One of our goals at Fora is supporting work-life balance. This is especially important for our on-call team. Engineers are responsible for managing the health of our production systems during their rotation, including off-hours. It’s a big responsibility, encompassing more than 1,000 unique community sites hosted on Google Cloud. Being on-call both requires and develops valuable DevOps skills, including helping to manage our Kubernetes clusters, Vespa, Apache, MySQL, Golang services, and more.
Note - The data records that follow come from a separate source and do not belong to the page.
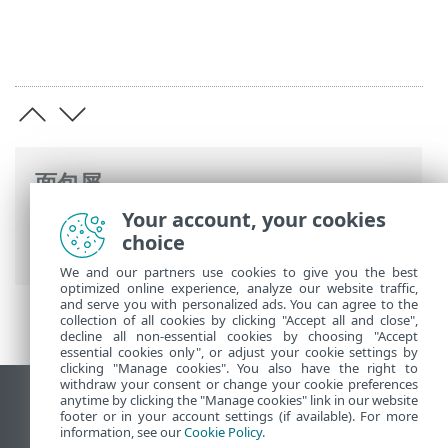
面包屑
Your account, your cookies
ESET 联机帮助
>
ESET PROTECT On-Prem
>
choice
开始使用
We and our partners use cookies to give you the best
optimized online experience, analyze our website traffic,
and serve you with personalized ads. You can agree to the
collection of all cookies by clicking "Accept all and close",
decline all non-essential cookies by choosing "Accept
essential cookies only", or adjust your cookie settings by
clicking "Manage cookies". You also have the right to
withdraw your consent or change your cookie preferences
anytime by clicking the "Manage cookies" link in our website
查看桌面站点
footer or in your account settings (if available). For more
End of Life
information, see our
Cookie Policy
.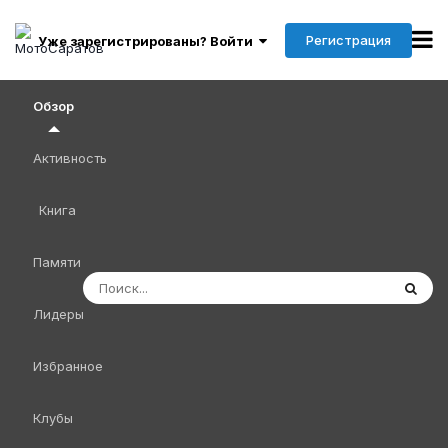
Регистрация
Уже зарегистрированы? Войти
Обзор
Активность
Книга
Памяти
Лидеры
Избранное
Клубы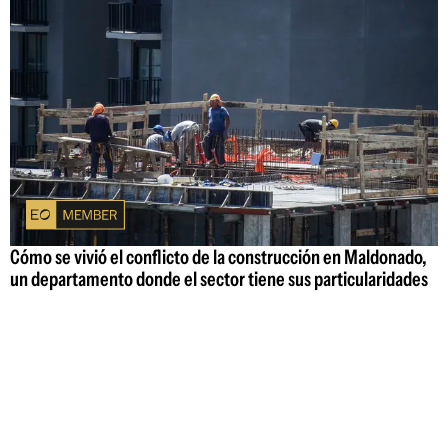
Cómo se vivió el conflicto de la construcción en Maldonado,
un departamento donde el sector tiene sus particularidades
We use a number of tools and technologies to support our systems and on-call team. Since we use Kubernetes for deployment, scaling, and management of our production environment, allocated resources automatically increase with platform traffic, and the majority of issues self-resolve within minutes. We use Tideways to monitor response times and failure rates, identify bottlenecks and dive into performance details for specific requests. On the observability side, we use Honeycomb to dig into our data points and identify outliers and patterns that allow us to get to the root of problems quickly. We route rule-based alerts to Slack and Splunk using Google Cloud Monitoring so we can easily share and discuss alerts both within the on-call team as well as with cross-functional team members.
Growing our team
At one point, our on-call team had just four members. With week-long rotations, this meant that every team member was on call every month. This wasn’t sustainable, and we made it a priority to onboard additional team members.
Documentation
The biggest obstacle to adding members was the amount of tacit knowledge held by the existing on-call team. To onboard new team members, we had to improve our documentation so that knowledge wasn’t siloed in the heads of a few engineers.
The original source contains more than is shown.